- The Washington Times - Monday, May 5, 2003

  Apple Computer’s announcement April 28 of the “iTunes Music Store” captured plenty of headlines and lots of interest.
  It has captured just under a buck from this writer so far, but that’s only owing to my budget. This rather nice service is described by Apple as an online music store, where the songs generally cost 99 cents each.
  Customers can burn songs onto “an unlimited number of CDs for personal use,” Apple says, and listen to songs on an unlimited number of iPods, the portable music players created by Apple. They also can play the music on up to three Macintosh computers, and use them in any Mac application, including iPhoto, iMovie and iDVD — programs that let users arrange photo displays, edit home videos and burn DVDs, respectively.
  The iTunes Music Store is available only for Mac users right now. Apple Chairman Steve Jobs was quoted in press accounts as saying that the firm will develop a version for Windows PC users. About 200,000 songs from five major record companies are available, and it can be hoped that the catalogue will be expanded.
  Searching for music, finding it and downloading it — as my 99-cent experiment demonstrated — is very easy. One can find songs by title, artist or genre; and one can buy a whole album’s worth of music, typically for $9.99 or so.
   However, some selections are a bit limited — I couldn’t find the Broadway cast recording of the musical “Chicago,” for example, though I believe it is released by a unit of EMI, one of the “big five” record firms who’ve signed on with Apple.
  A search for Beethoven’s “Ninth Symphony” turned up only one version, and then the only way to buy the work was to buy it whole, for far more than the $4 one might expect to pay at the advertised 99-cents-a-song price.
  The pricing for Beethoven is, I suppose, Apple’s privilege, but for those who might want to use just the fourth movement of that symphony for a presentation, it’s a bit much to ask them to pay a full-copy price.
  All told, however, the iTunes Music Store is a good start for people to download music legally and use it. I’d like to see some tweaks to the pricing — maybe the digital equivalent of a close-out bin for less-popular items — and some other enhancements, as well as a larger catalog of music.
   More information can be found at www.apple.com/music.

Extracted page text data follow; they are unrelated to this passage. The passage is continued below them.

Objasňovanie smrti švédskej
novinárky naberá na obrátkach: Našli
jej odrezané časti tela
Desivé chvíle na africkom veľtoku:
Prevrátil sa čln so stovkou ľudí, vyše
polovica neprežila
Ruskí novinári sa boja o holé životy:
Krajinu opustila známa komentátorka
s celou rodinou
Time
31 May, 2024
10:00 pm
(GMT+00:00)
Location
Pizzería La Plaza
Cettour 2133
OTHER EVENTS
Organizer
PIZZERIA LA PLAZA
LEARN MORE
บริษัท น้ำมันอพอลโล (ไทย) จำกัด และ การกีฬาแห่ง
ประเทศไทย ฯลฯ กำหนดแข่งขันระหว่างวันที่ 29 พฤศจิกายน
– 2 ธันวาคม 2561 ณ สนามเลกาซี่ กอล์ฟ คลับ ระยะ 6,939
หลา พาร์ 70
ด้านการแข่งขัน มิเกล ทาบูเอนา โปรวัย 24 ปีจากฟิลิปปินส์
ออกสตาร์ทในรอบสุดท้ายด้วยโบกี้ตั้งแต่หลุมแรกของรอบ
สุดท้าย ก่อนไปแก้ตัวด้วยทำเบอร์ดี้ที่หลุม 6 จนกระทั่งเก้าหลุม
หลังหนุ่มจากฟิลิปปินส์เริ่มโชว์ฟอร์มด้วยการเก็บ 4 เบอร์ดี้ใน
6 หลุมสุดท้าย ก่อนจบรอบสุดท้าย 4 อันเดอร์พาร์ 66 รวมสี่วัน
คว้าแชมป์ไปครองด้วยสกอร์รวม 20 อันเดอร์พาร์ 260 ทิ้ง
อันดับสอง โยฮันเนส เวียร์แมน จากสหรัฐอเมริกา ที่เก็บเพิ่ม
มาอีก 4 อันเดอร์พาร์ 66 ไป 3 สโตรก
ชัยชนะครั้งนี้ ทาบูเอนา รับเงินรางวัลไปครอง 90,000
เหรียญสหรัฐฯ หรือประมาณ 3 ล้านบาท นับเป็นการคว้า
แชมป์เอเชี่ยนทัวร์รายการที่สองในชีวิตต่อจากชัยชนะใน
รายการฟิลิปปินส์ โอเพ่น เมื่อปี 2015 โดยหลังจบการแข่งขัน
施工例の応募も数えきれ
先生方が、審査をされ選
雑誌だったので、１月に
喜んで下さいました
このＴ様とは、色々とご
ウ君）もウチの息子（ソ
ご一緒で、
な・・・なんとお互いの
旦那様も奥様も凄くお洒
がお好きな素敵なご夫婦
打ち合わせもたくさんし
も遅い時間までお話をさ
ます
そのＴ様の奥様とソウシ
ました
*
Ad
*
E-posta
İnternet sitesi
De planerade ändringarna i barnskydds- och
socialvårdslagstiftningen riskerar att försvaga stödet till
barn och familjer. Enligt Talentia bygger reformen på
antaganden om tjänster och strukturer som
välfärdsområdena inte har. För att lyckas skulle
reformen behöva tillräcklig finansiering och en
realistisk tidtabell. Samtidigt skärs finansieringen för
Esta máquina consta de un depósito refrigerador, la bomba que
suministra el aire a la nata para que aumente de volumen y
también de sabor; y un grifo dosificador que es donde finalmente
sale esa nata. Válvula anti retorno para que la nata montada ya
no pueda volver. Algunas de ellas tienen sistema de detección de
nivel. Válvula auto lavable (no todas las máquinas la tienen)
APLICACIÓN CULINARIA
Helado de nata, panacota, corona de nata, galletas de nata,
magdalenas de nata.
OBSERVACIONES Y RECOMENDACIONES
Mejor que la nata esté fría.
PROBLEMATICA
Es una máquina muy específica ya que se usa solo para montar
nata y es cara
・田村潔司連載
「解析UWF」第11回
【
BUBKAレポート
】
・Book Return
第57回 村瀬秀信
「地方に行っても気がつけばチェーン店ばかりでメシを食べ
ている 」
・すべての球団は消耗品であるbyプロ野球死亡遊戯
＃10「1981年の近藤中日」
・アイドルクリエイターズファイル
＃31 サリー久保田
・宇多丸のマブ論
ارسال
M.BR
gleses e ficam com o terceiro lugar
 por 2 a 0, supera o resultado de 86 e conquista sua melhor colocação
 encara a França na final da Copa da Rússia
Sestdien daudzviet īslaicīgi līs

  Mailblocks, which can be found at (www.mailblocks.com) runs on PCs as well as Macs, and is an idea whose time is long past due. People who send e-mail to your account ([email protected]) or AOL, Yahoo Mail, Hotmail or some other public networks get a “challenge message” that, if they answer, tells the Mailblocks computer to send their original message to you. Only one “challenge” needs to be accepted for e-mail to get through. You also can add regular mailing lists and other e-publishers to an “OK” list for automatic delivery.
  Spammers won’t respond to challenge messages, since they involve typing a specific, unique code. Friends and family, if you alert them, will. You also can bring over online address books to give grandma the “all clear” without any hassles.
  I’ve seen an incredible drop in spam to one of my accounts using this service. I plan to add it to some other accounts. It’s a great, valuable service that you should consider if, like me, you’re interested in getting e-mail you want and need, and nothing more.
  Pricing is rather nice: $9.95 a year for an account with 12 MB of online storage, 50 MB of storage can be had for $24.95 a year, and charter subscribers get three years for the price of one. As I said, not a bad deal.